------ DATA SUPPLIED
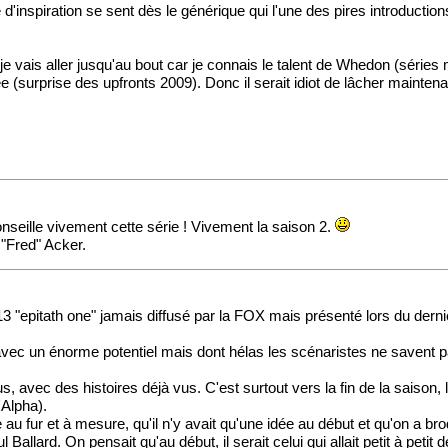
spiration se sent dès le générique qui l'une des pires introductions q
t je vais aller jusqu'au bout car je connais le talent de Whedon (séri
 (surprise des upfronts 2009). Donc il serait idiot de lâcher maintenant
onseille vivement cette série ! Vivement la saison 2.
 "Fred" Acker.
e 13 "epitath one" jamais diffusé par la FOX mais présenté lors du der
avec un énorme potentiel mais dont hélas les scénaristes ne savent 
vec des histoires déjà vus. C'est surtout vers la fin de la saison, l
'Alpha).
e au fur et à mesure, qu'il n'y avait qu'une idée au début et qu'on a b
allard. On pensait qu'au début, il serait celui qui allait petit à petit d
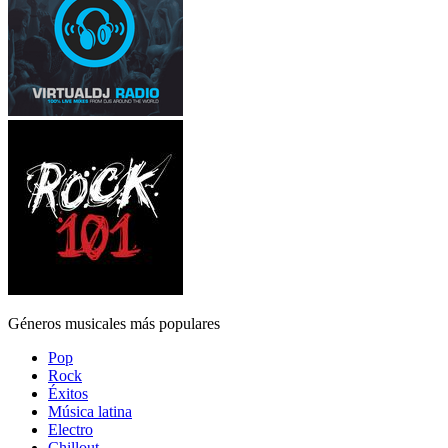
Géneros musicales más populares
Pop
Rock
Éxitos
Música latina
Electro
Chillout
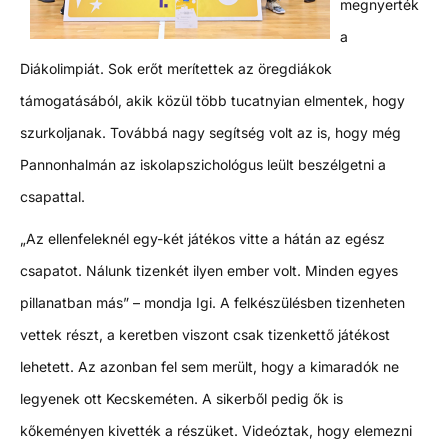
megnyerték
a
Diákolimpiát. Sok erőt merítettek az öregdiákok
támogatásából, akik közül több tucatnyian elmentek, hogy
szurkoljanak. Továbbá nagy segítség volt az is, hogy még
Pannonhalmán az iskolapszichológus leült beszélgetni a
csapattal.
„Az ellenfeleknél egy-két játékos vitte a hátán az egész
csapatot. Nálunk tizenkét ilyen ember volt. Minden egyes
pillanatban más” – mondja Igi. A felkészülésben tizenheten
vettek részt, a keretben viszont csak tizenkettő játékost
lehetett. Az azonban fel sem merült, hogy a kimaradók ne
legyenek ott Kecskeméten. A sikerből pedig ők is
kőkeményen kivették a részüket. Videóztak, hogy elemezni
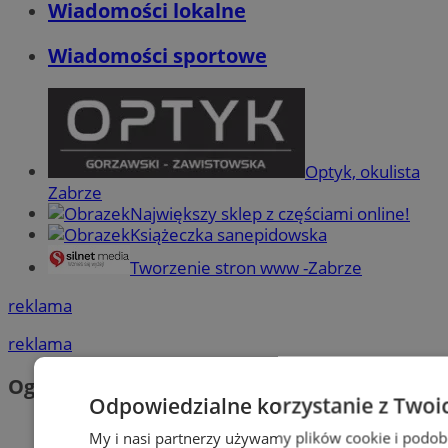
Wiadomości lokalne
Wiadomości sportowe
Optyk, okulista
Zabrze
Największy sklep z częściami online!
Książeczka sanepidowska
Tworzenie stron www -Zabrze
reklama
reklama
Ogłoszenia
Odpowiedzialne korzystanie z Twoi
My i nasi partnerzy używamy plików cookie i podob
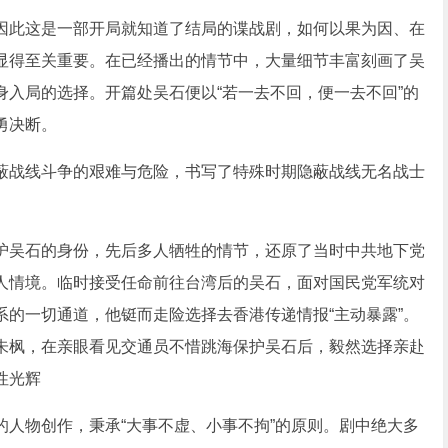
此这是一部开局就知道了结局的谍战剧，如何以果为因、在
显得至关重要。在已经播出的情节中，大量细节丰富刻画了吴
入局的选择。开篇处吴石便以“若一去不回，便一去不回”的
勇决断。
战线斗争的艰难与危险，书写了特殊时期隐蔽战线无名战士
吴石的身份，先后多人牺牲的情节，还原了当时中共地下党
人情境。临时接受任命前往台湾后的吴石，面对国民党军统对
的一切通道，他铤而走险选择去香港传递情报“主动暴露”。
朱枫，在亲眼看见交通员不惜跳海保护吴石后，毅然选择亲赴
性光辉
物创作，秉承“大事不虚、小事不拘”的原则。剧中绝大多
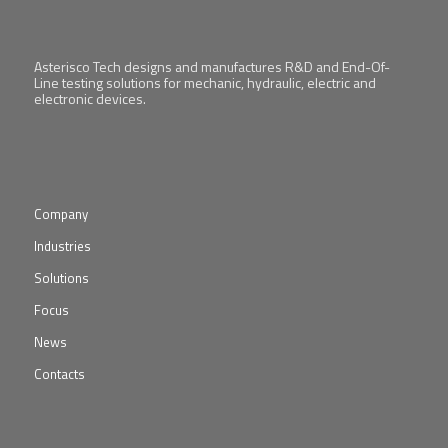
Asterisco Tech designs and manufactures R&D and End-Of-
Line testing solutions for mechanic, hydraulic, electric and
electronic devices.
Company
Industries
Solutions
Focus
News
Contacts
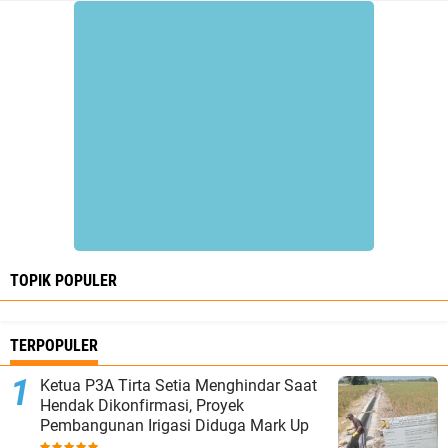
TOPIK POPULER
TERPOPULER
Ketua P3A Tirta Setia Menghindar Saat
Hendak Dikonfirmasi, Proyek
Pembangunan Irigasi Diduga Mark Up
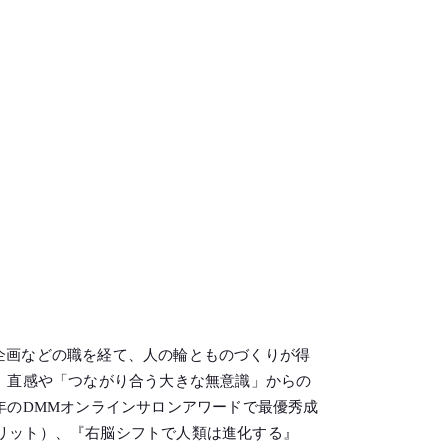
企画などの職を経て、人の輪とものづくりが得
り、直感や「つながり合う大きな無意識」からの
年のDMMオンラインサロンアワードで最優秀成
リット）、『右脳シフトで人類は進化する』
------------
Retype the records above exactly, pictures omitted.

▸ **REPLY**
spiration se sent dès le générique qui l'une des pires introductions q
t je vais aller jusqu'au bout car je connais le talent de Whedon (séri
 (surprise des upfronts 2009). Donc il serait idiot de lâcher maintenant
onseille vivement cette série ! Vivement la saison 2.
 "Fred" Acker.
e 13 "epitath one" jamais diffusé par la FOX mais présenté lors du der
avec un énorme potentiel mais dont hélas les scénaristes ne savent 
vec des histoires déjà vus. C'est surtout vers la fin de la saison, l
'Alpha).
e au fur et à mesure, qu'il n'y avait qu'une idée au début et qu'on a b
allard. On pensait qu'au début, il serait celui qui allait petit à petit d
Géneros musicales más populares
Pop
Rock
Éxitos
Música latina
Electro
Chillout
megnyerték
a
Diákolimpiát. Sok erőt merítettek az öregdiákok
támogatásából, akik közül több tucatnyian elmentek, hogy
szurkoljanak. Továbbá nagy segítség volt az is, hogy még
Pannonhalmán az iskolapszichológus leült beszélgetni a
csapattal.
„Az ellenfeleknél egy-két játékos vitte a hátán az egész
csapatot. Nálunk tizenkét ilyen ember volt. Minden egyes
pillanatban más” – mondja Igi. A felkészülésben tizenheten
vettek részt, a keretben viszont csak tizenkettő játékost
lehetett. Az azonban fel sem merült, hogy a kimaradók ne
legyenek ott Kecskeméten. A sikerből pedig ők is
kőkeményen kivették a részüket. Videóztak, hogy elemezni
Wiadomości lokalne
Wiadomości sportowe
Optyk, okulista
Zabrze
Największy sklep z częściami online!
Książeczka sanepidowska
Tworzenie stron www -Zabrze
reklama
reklama
Ogłoszenia
Odpowiedzialne korzystanie z Twoi
My i nasi partnerzy używamy plików cookie i podob
此这是一部开局就知道了结局的谍战剧，如何以果为因、在
显得至关重要。在已经播出的情节中，大量细节丰富刻画了吴
入局的选择。开篇处吴石便以“若一去不回，便一去不回”的
勇决断。
战线斗争的艰难与危险，书写了特殊时期隐蔽战线无名战士
吴石的身份，先后多人牺牲的情节，还原了当时中共地下党
人情境。临时接受任命前往台湾后的吴石，面对国民党军统对
的一切通道，他铤而走险选择去香港传递情报“主动暴露”。
朱枫，在亲眼看见交通员不惜跳海保护吴石后，毅然选择亲赴
性光辉
物创作，秉承“大事不虚、小事不拘”的原则。剧中绝大多
Asterisco Tech designs and manufactures R&D and End-Of-
Line testing solutions for mechanic, hydraulic, electric and
electronic devices.
Company
Industries
Solutions
Focus
News
Contacts
TOPIK POPULER
TERPOPULER
Ketua P3A Tirta Setia Menghindar Saat
Hendak Dikonfirmasi, Proyek
Pembangunan Irigasi Diduga Mark Up
企画などの職を経て、人の輪とものづくりが得
り、直感や「つながり合う大きな無意識」からの
年のDMMオンラインサロンアワードで最優秀成
リット）、『右脳シフトで人類は進化する』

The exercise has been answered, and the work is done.